Exports fell 0.4 per cent for a third consecutive month. Imports dropped 0.6 per cent.
That suggests we’re selling less of what we produce, including autos and oil. And we’re consuming less. Not good.
But National Bank Financial economist Krishen Rangasamy offers a more optimistic spin. He points out that the U.S. trade numbers, also released Thursday, bode well for both the Canadian and global economy.
Real or after-inflation imports surged nearly 6 per cent in the United States in March. And imports of consumer goods were even better – up 8 per cent. U.S. consumers, who make up 70 per cent of the economy, are clearly feeling more confident.
“Seventy per cent of the U.S. economy is doing okay,” Mr. Rangasamy said in an interview.
That’s good for Canada because 70 per cent of our exports go to the United States.
“The ramp up in U.S. imports suggest that demand in the world’s largest economy remains healthy, a positive not just for Canadian exporters but for global growth as a whole,” Mr. Rangasamy pointed out in a research note.
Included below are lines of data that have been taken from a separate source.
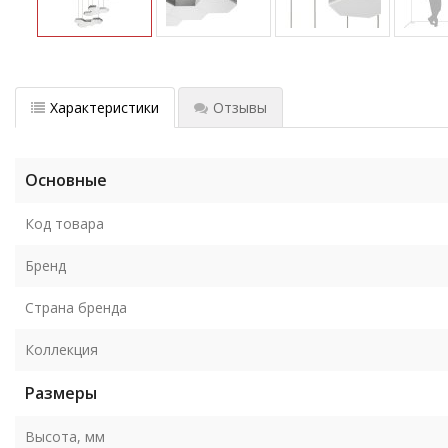
Характеристики
Отзывы
Основные
Код товара
Бренд
Страна бренда
Коллекция
Размеры
Высота, мм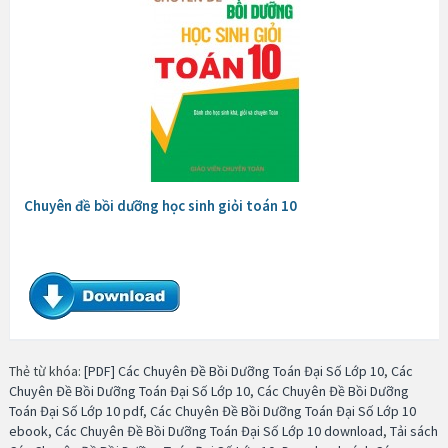
Chuyên đề bồi dưỡng học sinh giỏi toán 10
Thẻ từ khóa:
[PDF] Các Chuyên Đề Bồi Dưỡng Toán Đại Số Lớp 10
,
Các
Chuyên Đề Bồi Dưỡng Toán Đại Số Lớp 10
,
Các Chuyên Đề Bồi Dưỡng
Toán Đại Số Lớp 10 pdf
,
Các Chuyên Đề Bồi Dưỡng Toán Đại Số Lớp 10
ebook
,
Các Chuyên Đề Bồi Dưỡng Toán Đại Số Lớp 10 download
,
Tải sách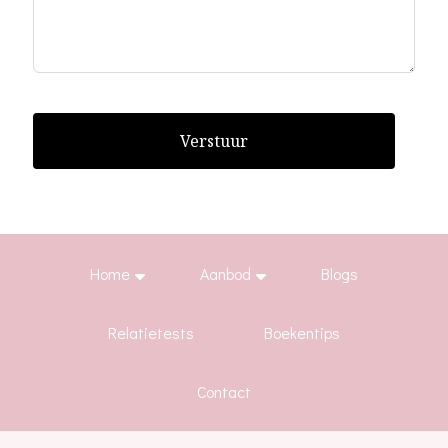
Verstuur
Home
Aanbod
Blogs
Relatietests
Boekentips
Contact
There are other bright spots in the Canadian trade figures. The country continues to run a small trade surplus – $351-million in March, up from $273-million in February. And the volume of exports (unlike the value) was up 1 per cent.
Over the first three months of the year, imports of machinery and equipment increased at an annual rate of 3.4 per cent, suggesting businesses are taking advantage of the high dollar to retool their plants and invest in technology.